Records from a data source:
___

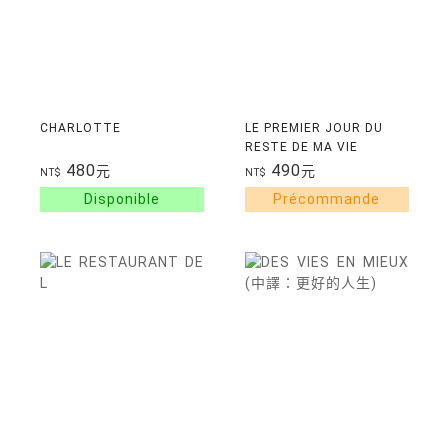
CHARLOTTE
LE PREMIER JOUR DU
RESTE DE MA VIE
480
490
元
元
NT$
NT$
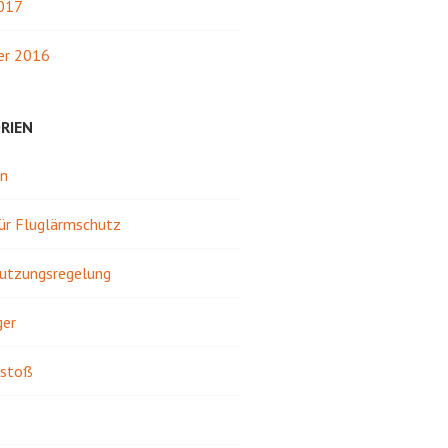
2017
r 2016
RIEN
in
für Fluglärmschutz
utzungsregelung
ger
stoß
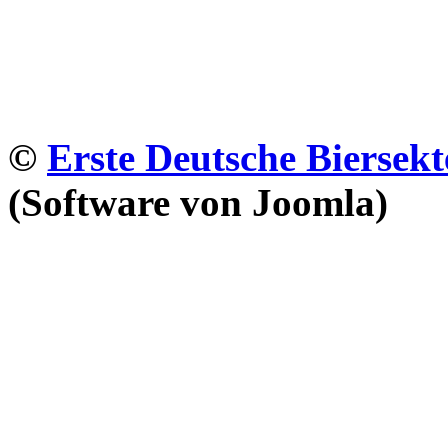
©
Erste Deutsche Biersekt
(Software von Joomla)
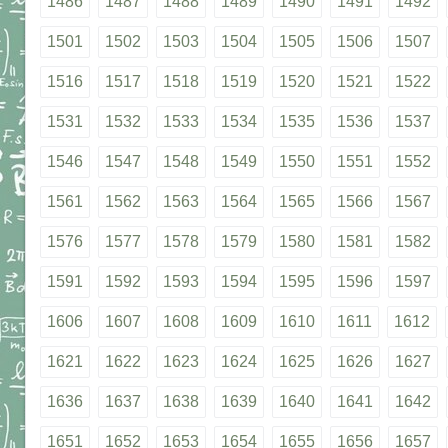
1486
1487
1488
1489
1490
1491
1492
1501
1502
1503
1504
1505
1506
1507
1516
1517
1518
1519
1520
1521
1522
1531
1532
1533
1534
1535
1536
1537
1546
1547
1548
1549
1550
1551
1552
1561
1562
1563
1564
1565
1566
1567
1576
1577
1578
1579
1580
1581
1582
1591
1592
1593
1594
1595
1596
1597
1606
1607
1608
1609
1610
1611
1612
1621
1622
1623
1624
1625
1626
1627
1636
1637
1638
1639
1640
1641
1642
1651
1652
1653
1654
1655
1656
1657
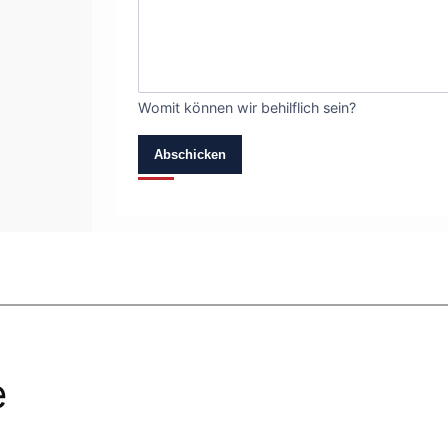
Womit können wir behilflich sein?
Abschicken
e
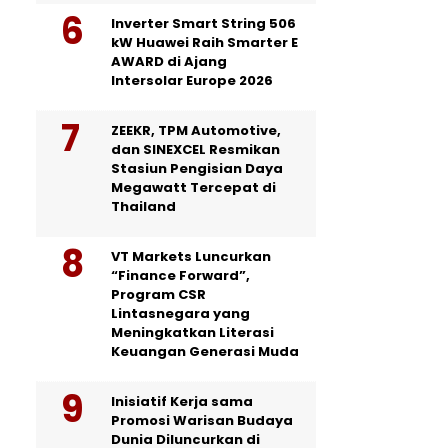
Inverter Smart String 506
kW Huawei Raih Smarter E
AWARD di Ajang
Intersolar Europe 2026
ZEEKR, TPM Automotive,
dan SINEXCEL Resmikan
Stasiun Pengisian Daya
Megawatt Tercepat di
Thailand
VT Markets Luncurkan
“Finance Forward”,
Program CSR
Lintasnegara yang
Meningkatkan Literasi
Keuangan Generasi Muda
Inisiatif Kerja sama
Promosi Warisan Budaya
Dunia Diluncurkan di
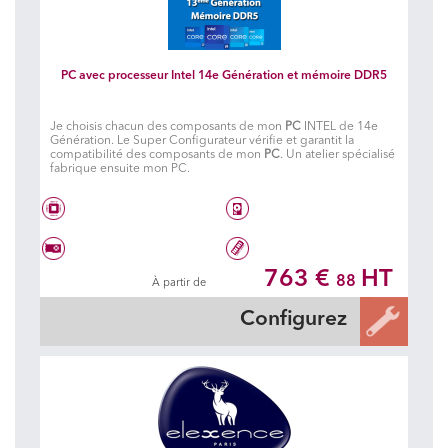
PC avec processeur Intel 14e Génération et mémoire DDR5
Je choisis chacun des composants de mon
PC
INTEL de 14e
Génération. Le Super Configurateur vérifie et garantit la
compatibilité des composants de mon
PC
. Un atelier spécialisé
fabrique ensuite mon PC.
Intel® Core i3 14100
Disque dur à choisir
763 €
HT
88
À partir de
Carte graphique à choisir
32 Go DDR5 5600 MHz
Configurez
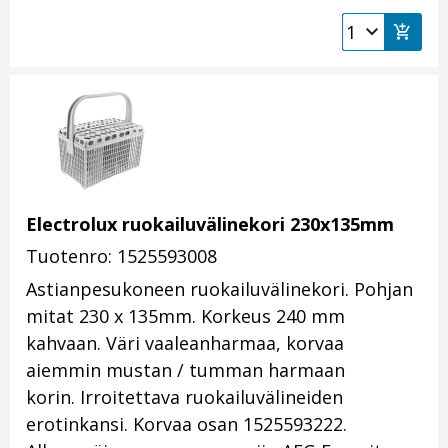
Electrolux ruokailuvälinekori 230x135mm
Tuotenro: 1525593008
Astianpesukoneen ruokailuvälinekori. Pohjan
mitat 230 x 135mm. Korkeus 240 mm
kahvaan. Väri vaaleanharmaa, korvaa
aiemmin mustan / tumman harmaan
korin. Irroitettava ruokailuvälineiden
erotinkansi. Korvaa osan 1525593222.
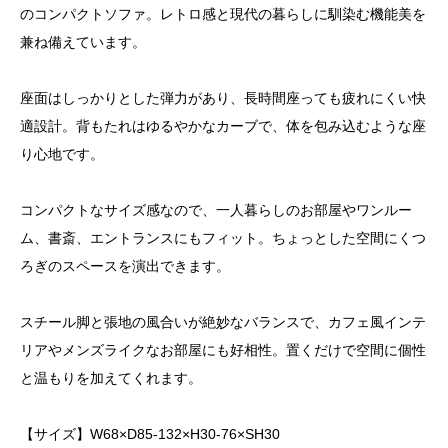
のコンパクトソファ。レトロ感と現代の暮らしに馴染む機能美を
兼ね備えています。
座面はしっかりとした弾力があり、長時間座っても疲れにくい快
適設計。背もたれはゆるやかなカーブで、体を包み込むような座
り心地です。
コンパクトなサイズ感なので、一人暮らしのお部屋やワンルー
ム、書斎、エントランスにもフィット。ちょっとした空間にくつ
ろぎのスペースを演出できます。
スチール脚と張地の風合いが絶妙なバランスで、カフェ風インテ
リアやメンズライクなお部屋にも好相性。置くだけで空間に個性
と温もりを加えてくれます。
【サイズ】W68×D85-132×H30-76×SH30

___

Your goal | Retype each line above precisely, please. Skip anything that is a picture.

Task solution |
CHARLOTTE
LE PREMIER JOUR DU
RESTE DE MA VIE
480
490
元
元
NT$
NT$
2017
r 2016
RIEN
in
für Fluglärmschutz
utzungsregelung
ger
stoß
©
Erste Deutsche Biersekt
(Software von Joomla)
1486
1487
1488
1489
1490
1491
1492
1501
1502
1503
1504
1505
1506
1507
1516
1517
1518
1519
1520
1521
1522
1531
1532
1533
1534
1535
1536
1537
1546
1547
1548
1549
1550
1551
1552
1561
1562
1563
1564
1565
1566
1567
1576
1577
1578
1579
1580
1581
1582
1591
1592
1593
1594
1595
1596
1597
1606
1607
1608
1609
1610
1611
1612
1621
1622
1623
1624
1625
1626
1627
1636
1637
1638
1639
1640
1641
1642
1651
1652
1653
1654
1655
1656
1657
Womit können wir behilflich sein?
Abschicken
e
Inverter Smart String 506
kW Huawei Raih Smarter E
AWARD di Ajang
Intersolar Europe 2026
ZEEKR, TPM Automotive,
dan SINEXCEL Resmikan
Stasiun Pengisian Daya
Megawatt Tercepat di
Thailand
VT Markets Luncurkan
“Finance Forward”,
Program CSR
Lintasnegara yang
Meningkatkan Literasi
Keuangan Generasi Muda
Inisiatif Kerja sama
Promosi Warisan Budaya
Dunia Diluncurkan di
PC avec processeur Intel 14e Génération et mémoire DDR5
Je choisis chacun des composants de mon
PC
INTEL de 14e
Génération. Le Super Configurateur vérifie et garantit la
compatibilité des composants de mon
PC
. Un atelier spécialisé
fabrique ensuite mon PC.
Intel® Core i3 14100
Disque dur à choisir
763 €
HT
88
À partir de
Carte graphique à choisir
32 Go DDR5 5600 MHz
Configurez
Electrolux ruokailuvälinekori 230x135mm
Tuotenro: 1525593008
Astianpesukoneen ruokailuvälinekori. Pohjan
mitat 230 x 135mm. Korkeus 240 mm
kahvaan. Väri vaaleanharmaa, korvaa
aiemmin mustan / tumman harmaan
korin. Irroitettava ruokailuvälineiden
erotinkansi. Korvaa osan 1525593222.
のコンパクトソファ。レトロ感と現代の暮らしに馴染む機能美を
兼ね備えています。
座面はしっかりとした弾力があり、長時間座っても疲れにくい快
適設計。背もたれはゆるやかなカーブで、体を包み込むような座
り心地です。
コンパクトなサイズ感なので、一人暮らしのお部屋やワンルー
ム、書斎、エントランスにもフィット。ちょっとした空間にくつ
ろぎのスペースを演出できます。
スチール脚と張地の風合いが絶妙なバランスで、カフェ風インテ
リアやメンズライクなお部屋にも好相性。置くだけで空間に個性
と温もりを加えてくれます。
【サイズ】W68×D85-132×H30-76×SH30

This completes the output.